BEGIN Data for the task

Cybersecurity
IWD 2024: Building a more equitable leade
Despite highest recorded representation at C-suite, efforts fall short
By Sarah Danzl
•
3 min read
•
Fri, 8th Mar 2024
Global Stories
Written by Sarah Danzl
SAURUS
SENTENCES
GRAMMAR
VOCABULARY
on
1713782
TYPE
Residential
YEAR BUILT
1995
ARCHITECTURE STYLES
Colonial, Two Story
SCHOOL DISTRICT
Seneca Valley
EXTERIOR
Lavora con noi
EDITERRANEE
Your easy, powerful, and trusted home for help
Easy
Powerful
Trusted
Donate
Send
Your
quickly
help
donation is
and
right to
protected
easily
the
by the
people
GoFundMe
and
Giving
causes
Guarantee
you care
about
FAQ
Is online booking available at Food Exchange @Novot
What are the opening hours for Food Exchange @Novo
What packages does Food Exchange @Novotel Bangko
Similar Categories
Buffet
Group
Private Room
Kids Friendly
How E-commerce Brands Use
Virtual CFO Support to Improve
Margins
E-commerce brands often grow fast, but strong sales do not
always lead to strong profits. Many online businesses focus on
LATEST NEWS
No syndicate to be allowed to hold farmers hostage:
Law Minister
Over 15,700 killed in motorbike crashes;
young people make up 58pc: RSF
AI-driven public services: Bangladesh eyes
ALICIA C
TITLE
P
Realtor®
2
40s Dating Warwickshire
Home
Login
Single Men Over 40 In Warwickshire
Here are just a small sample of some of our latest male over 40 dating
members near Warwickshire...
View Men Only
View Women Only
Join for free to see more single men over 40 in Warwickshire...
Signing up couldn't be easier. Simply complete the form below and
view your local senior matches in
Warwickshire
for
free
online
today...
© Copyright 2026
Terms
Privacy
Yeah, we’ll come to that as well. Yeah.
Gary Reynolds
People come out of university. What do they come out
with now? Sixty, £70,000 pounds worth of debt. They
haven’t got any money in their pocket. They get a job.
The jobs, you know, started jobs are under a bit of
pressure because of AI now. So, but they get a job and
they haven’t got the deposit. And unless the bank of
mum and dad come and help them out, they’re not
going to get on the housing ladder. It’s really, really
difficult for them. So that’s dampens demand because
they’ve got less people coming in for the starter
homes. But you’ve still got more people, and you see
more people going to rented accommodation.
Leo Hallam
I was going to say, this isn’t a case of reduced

END Data for the task

*Exercise requirements*
Copy out, exactly and alone, the lines of the entries above between the ones holding "Kids Friendly" and "View Women Only", inclusive.

*Solution for this task*
Kids Friendly
How E-commerce Brands Use
Virtual CFO Support to Improve
Margins
E-commerce brands often grow fast, but strong sales do not
always lead to strong profits. Many online businesses focus on
LATEST NEWS
No syndicate to be allowed to hold farmers hostage:
Law Minister
Over 15,700 killed in motorbike crashes;
young people make up 58pc: RSF
AI-driven public services: Bangladesh eyes
ALICIA C
TITLE
P
Realtor®
2
40s Dating Warwickshire
Home
Login
Single Men Over 40 In Warwickshire
Here are just a small sample of some of our latest male over 40 dating
members near Warwickshire...
View Men Only
View Women Only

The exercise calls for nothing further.